Exact reproduction is required for the lines below starting at the line with "Continue reading" and ending at the line with "Werkstatteinrichtung", both included. No other lines, and no pictures.

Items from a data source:
= = = = = = =

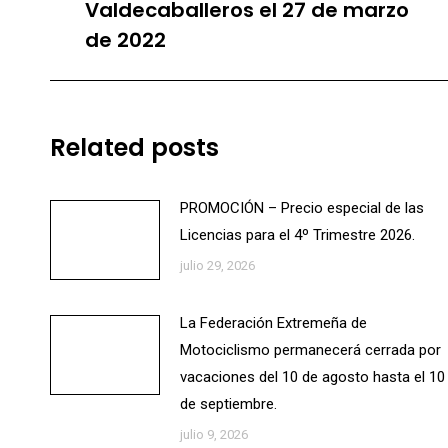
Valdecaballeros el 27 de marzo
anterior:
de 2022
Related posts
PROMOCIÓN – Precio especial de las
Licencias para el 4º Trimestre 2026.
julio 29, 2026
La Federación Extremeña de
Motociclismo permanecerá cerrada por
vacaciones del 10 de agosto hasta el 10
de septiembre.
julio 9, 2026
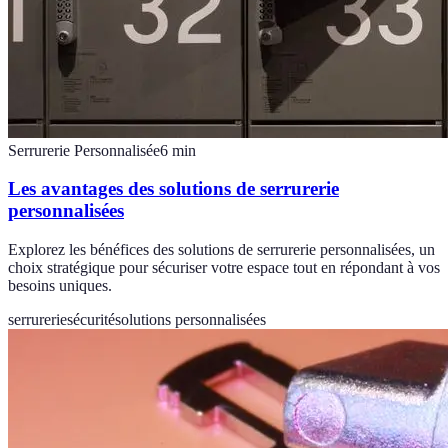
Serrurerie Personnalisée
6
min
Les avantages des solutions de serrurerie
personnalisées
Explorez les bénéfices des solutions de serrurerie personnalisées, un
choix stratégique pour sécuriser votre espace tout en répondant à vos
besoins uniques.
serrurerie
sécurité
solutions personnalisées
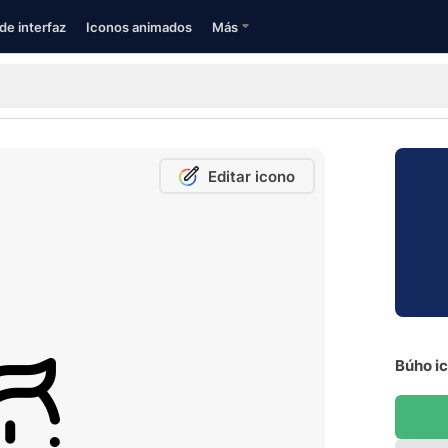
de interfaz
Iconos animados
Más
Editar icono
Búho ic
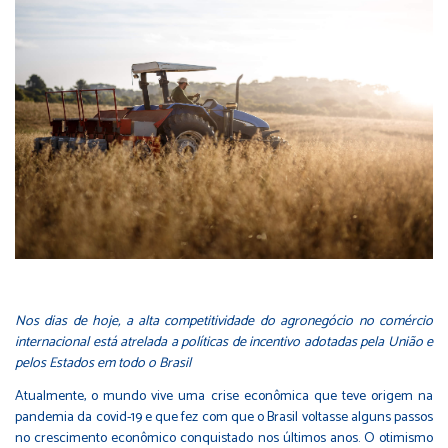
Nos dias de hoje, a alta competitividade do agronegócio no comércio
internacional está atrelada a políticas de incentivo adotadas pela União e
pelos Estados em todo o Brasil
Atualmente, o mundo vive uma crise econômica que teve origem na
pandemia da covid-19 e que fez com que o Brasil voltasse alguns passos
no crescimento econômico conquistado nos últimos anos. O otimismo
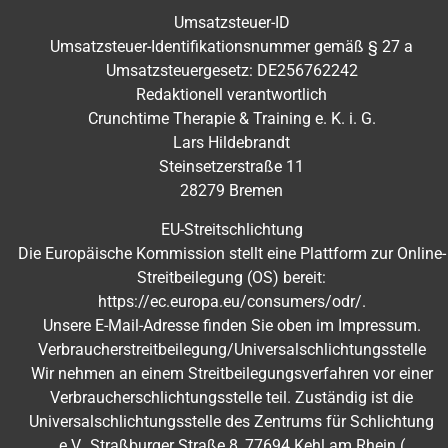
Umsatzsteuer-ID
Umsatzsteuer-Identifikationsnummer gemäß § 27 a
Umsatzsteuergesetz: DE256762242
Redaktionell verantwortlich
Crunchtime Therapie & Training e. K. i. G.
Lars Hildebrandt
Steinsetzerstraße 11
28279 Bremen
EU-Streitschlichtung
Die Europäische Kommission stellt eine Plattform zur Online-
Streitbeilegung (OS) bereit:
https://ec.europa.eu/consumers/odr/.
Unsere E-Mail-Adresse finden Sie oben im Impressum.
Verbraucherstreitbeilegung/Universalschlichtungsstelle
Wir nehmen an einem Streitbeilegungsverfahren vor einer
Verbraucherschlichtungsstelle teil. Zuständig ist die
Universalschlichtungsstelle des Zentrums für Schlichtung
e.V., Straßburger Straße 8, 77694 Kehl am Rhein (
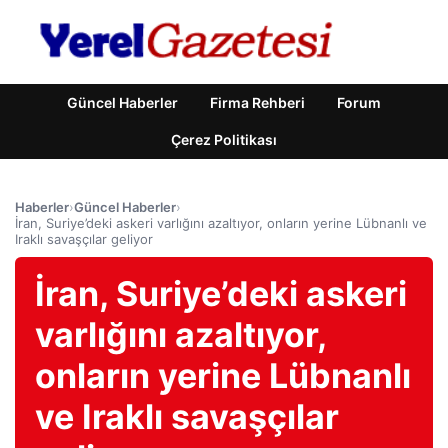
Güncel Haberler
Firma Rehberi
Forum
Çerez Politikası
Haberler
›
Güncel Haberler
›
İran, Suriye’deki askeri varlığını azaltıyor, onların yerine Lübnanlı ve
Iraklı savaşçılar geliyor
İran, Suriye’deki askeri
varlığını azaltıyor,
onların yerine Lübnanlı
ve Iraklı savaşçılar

= = = = = = =

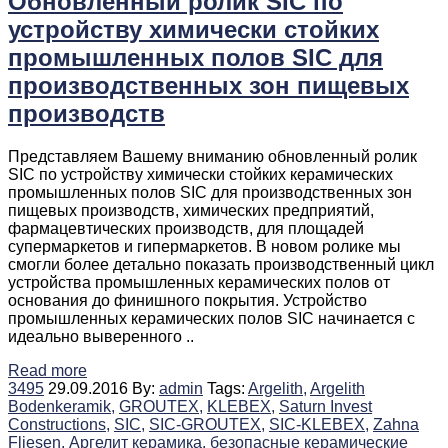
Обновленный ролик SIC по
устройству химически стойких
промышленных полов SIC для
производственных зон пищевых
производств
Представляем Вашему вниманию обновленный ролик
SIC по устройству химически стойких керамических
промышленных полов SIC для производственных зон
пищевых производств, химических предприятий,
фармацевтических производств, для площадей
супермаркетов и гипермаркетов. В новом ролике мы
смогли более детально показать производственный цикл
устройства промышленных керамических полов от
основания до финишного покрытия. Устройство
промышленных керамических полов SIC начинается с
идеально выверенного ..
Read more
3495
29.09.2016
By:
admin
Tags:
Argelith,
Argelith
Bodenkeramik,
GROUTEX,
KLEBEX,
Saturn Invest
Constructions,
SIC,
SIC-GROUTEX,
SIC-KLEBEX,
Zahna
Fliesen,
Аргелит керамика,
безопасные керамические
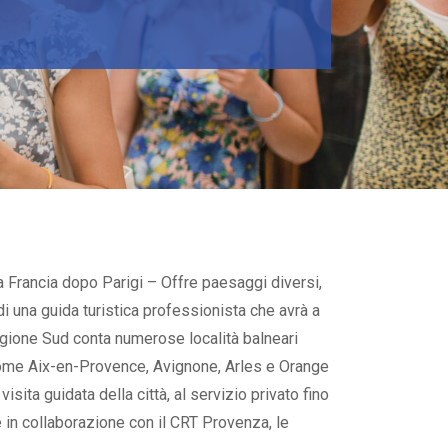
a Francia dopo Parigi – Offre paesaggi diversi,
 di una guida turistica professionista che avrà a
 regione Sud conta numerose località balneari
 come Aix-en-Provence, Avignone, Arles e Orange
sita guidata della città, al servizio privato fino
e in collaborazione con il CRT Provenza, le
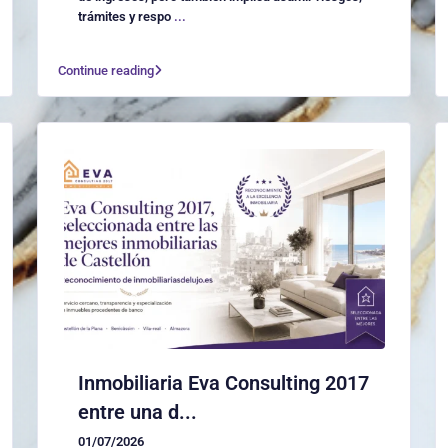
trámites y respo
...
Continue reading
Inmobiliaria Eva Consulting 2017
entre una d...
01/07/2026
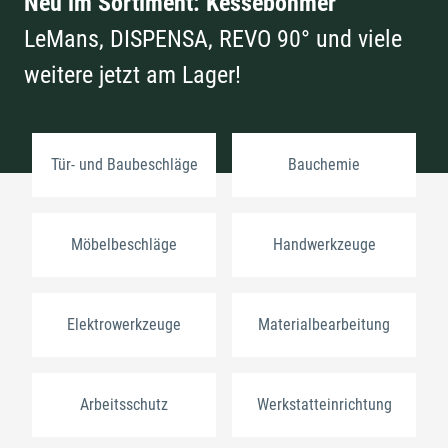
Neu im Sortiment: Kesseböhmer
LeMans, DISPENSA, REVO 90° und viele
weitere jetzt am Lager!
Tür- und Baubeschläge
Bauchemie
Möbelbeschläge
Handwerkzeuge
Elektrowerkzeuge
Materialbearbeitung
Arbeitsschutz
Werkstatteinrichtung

= = = = = = =

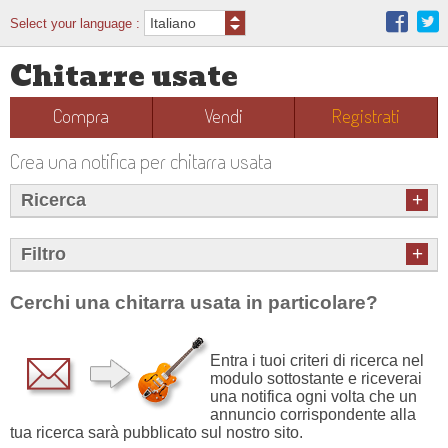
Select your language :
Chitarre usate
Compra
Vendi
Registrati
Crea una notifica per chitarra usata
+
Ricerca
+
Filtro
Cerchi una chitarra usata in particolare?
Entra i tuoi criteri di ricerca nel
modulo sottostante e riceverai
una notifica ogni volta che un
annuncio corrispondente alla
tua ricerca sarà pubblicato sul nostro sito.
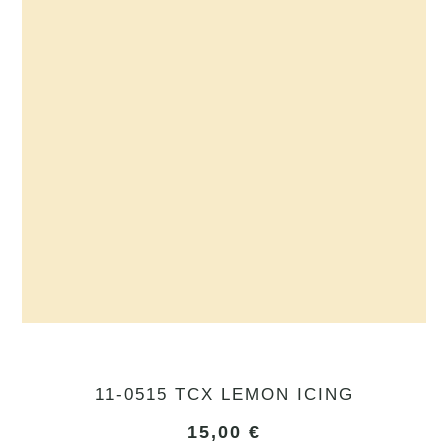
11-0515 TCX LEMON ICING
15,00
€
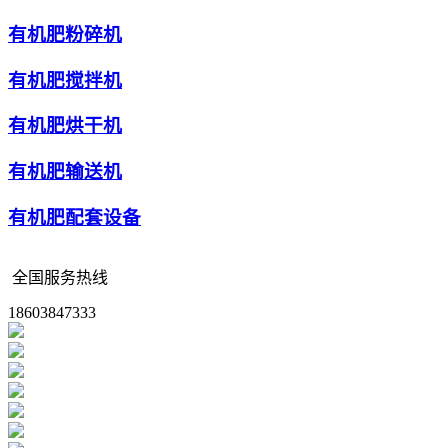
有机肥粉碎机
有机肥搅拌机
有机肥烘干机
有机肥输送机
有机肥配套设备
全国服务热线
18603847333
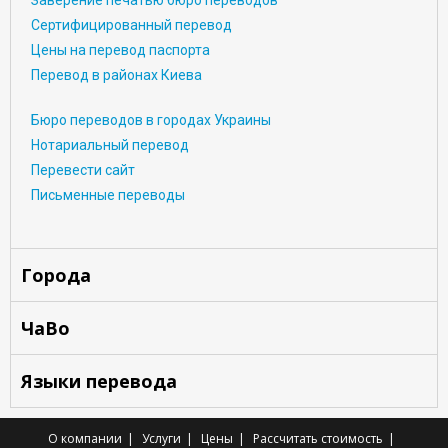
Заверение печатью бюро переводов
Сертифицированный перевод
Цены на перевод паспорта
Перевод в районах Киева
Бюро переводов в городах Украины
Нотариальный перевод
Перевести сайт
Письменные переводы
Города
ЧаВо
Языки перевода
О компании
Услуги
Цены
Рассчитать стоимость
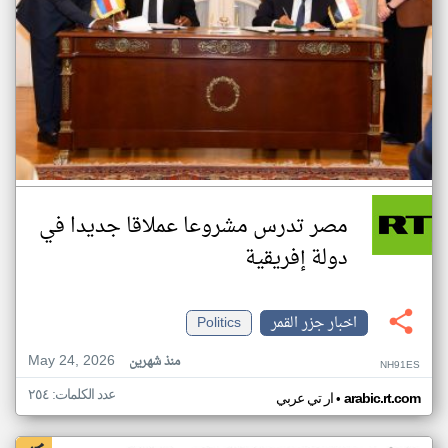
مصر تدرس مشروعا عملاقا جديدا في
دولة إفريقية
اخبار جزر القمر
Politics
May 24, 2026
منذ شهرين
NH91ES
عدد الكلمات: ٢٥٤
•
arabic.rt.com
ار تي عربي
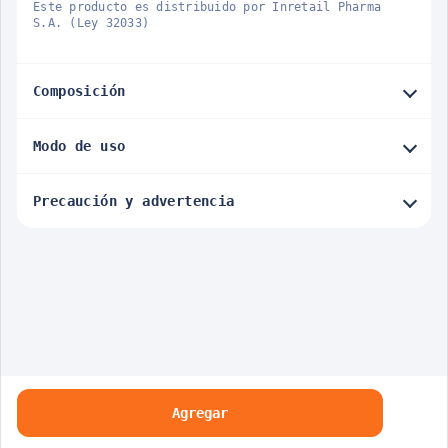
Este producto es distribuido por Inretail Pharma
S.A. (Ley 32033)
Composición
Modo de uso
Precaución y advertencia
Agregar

= = = = = = =

Response to the exercise -
Continue reading
Inmobiliaria Eva Consulting 2017
entre una d...
01/07/2026
Neu im Sortiment: Kesseböhmer
LeMans, DISPENSA, REVO 90° und viele
weitere jetzt am Lager!
Tür- und Baubeschläge
Bauchemie
Möbelbeschläge
Handwerkzeuge
Elektrowerkzeuge
Materialbearbeitung
Arbeitsschutz
Werkstatteinrichtung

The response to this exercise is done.